Pour accompagner la transformation numérique, la gestion du risque est prioritaire pour “conduire le changement” de la manière la plus douce possible et lever progressivement les résistances. Pour aller vers la disruption, ce même risque est recherché, car source d’opportunité.
Ce dilemme “disruption contre conduite du changement” constitue une vraie complexité pour les équipes des labs. Par exemple, pour le staffing : recrutons-nous des entrepreneurs et des expertises pointues ou des facilitateurs et des ambassadeurs de l’intelligence collective ? Pour les moyens aussi : créons-nous de réels moonshots financés par du corporate venture ou multiplions-nous les hackathons et concours d’innovation intrapreneuriale ? Travaillons-nous sur la création de nouveaux business models ou à l’amélioration incrémentale de l’expérience client, en levant les painpoints par la technologie ? Mesurons-nous notre succès à la création de valeur de nos initiatives ou à l’amélioration de l’image interne et externe de l’entreprise ?
Alors, comment faire ? Après quelques années d’expérience terrain sur le sujet, je recommande de séparer clairement les dispositifs de disruption des programmes d’acculturation culturelle à l’innovation.
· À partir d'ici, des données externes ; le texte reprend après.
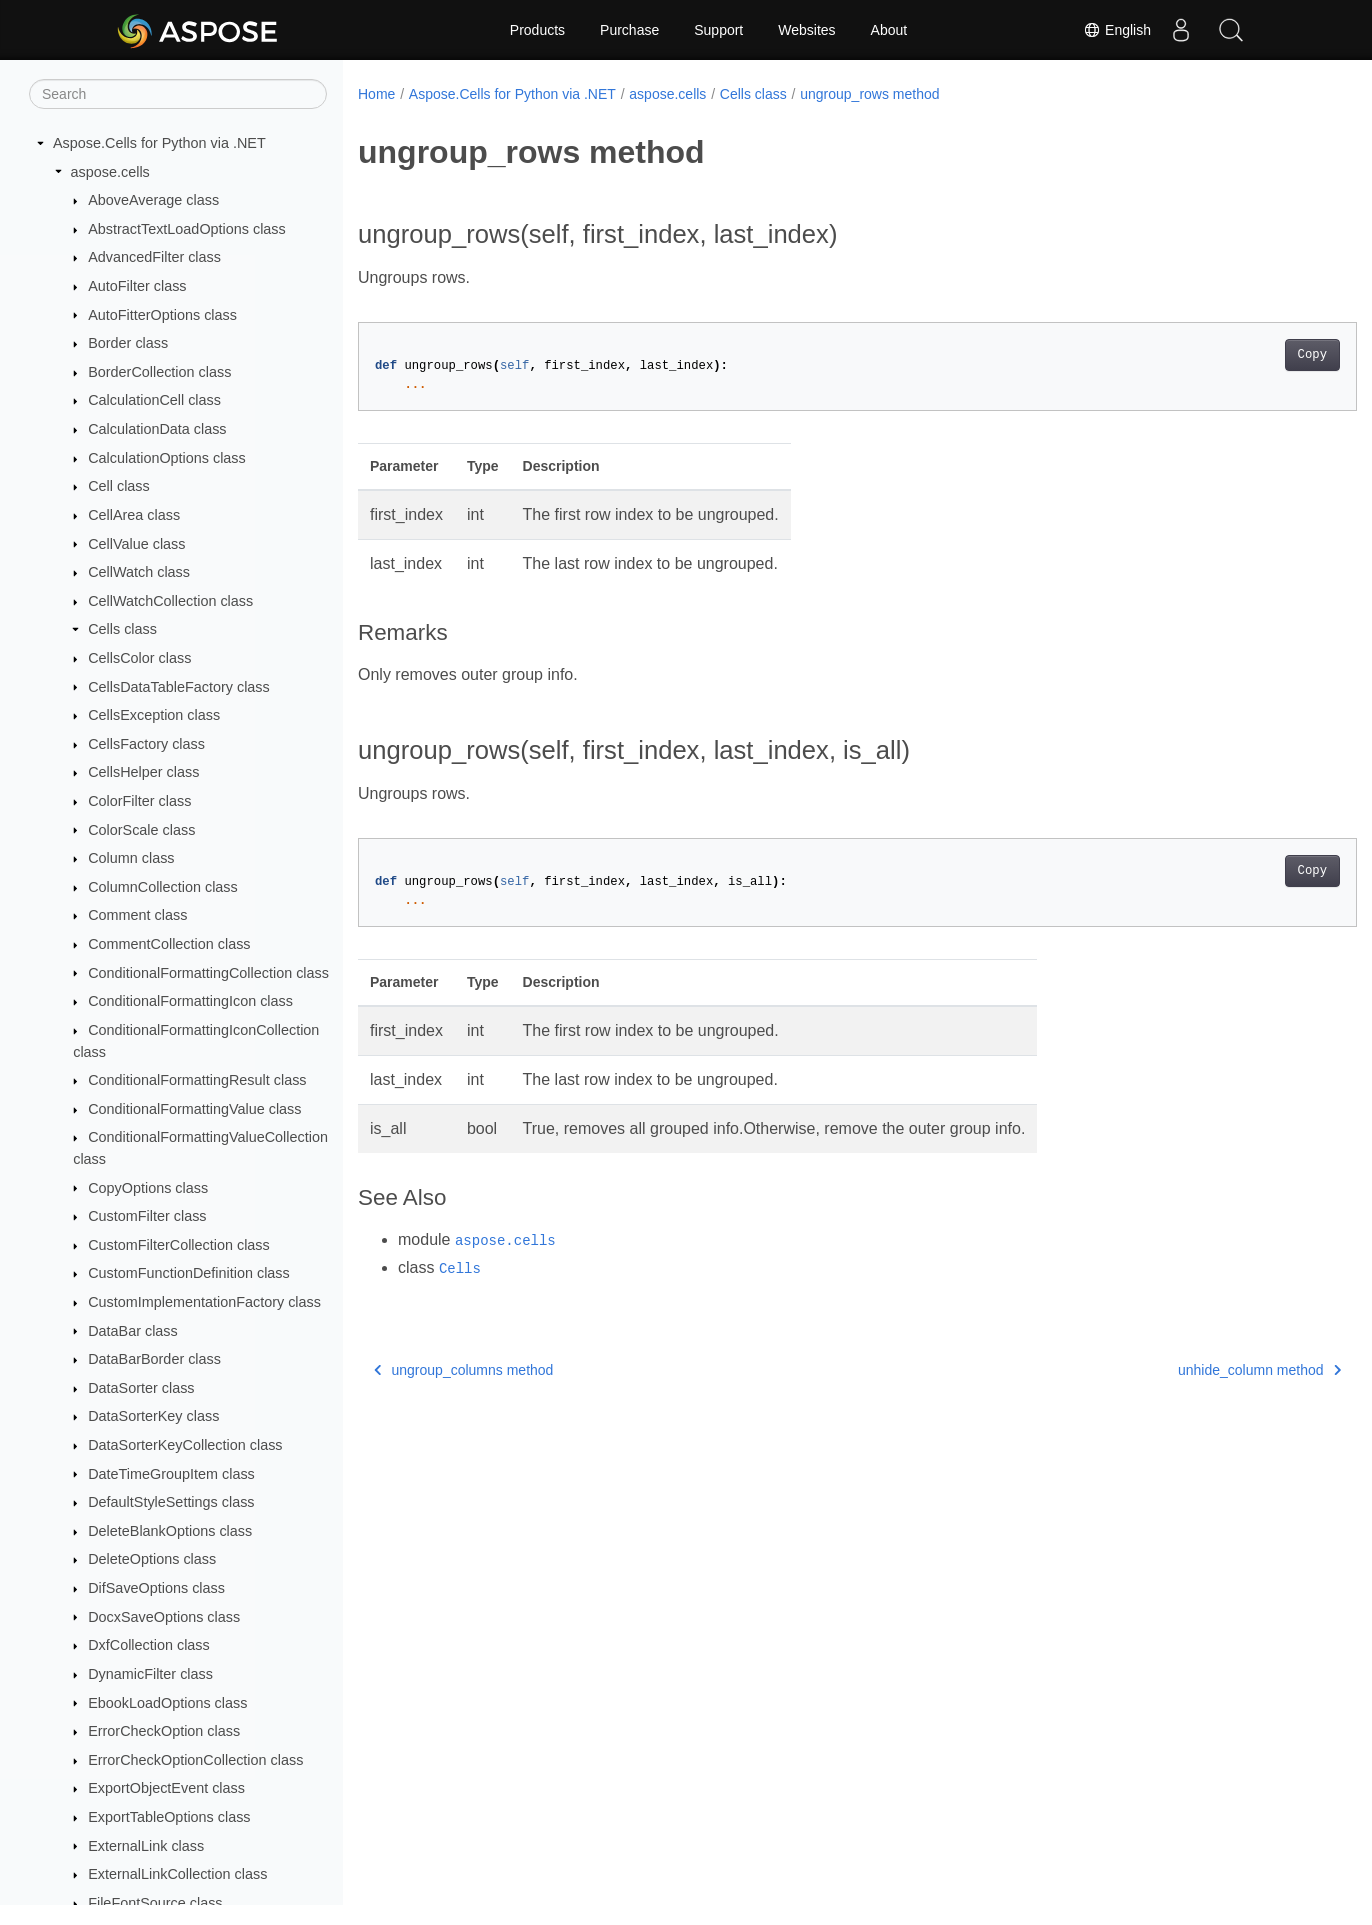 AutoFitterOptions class (162, 315)
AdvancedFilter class (154, 257)
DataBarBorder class (154, 1359)
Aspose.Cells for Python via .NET (159, 143)
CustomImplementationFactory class (204, 1302)
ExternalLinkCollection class (177, 1874)
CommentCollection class (169, 944)
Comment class (137, 915)
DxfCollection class (149, 1645)
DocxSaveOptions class (164, 1617)
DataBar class (133, 1331)
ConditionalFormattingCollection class (208, 973)
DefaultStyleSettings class (171, 1502)
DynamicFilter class (150, 1674)
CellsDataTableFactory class (179, 687)
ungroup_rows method (869, 94)
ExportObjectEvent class (166, 1788)
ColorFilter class (139, 801)
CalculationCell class (154, 400)
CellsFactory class (146, 744)
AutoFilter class (137, 286)
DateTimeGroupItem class (171, 1474)
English (1117, 30)
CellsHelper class (143, 772)
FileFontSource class (155, 1903)
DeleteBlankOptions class (170, 1531)
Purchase (629, 30)
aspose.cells (110, 172)
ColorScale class (141, 830)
D’autant que, sur ce versant, je suis toujours surpris de voir que les labs se marchent allègrement les pieds avec les programmes de transformation digitale qui existent souvent par ailleurs. Aux uns, la mission d’avancer à marche forcée vers le futur ; aux autres, la lourde tâche de modifier progressivement les organisations pour les adapter à une nouvelle donne. Avec l’espoir qu’un jour les deux se rejoignent.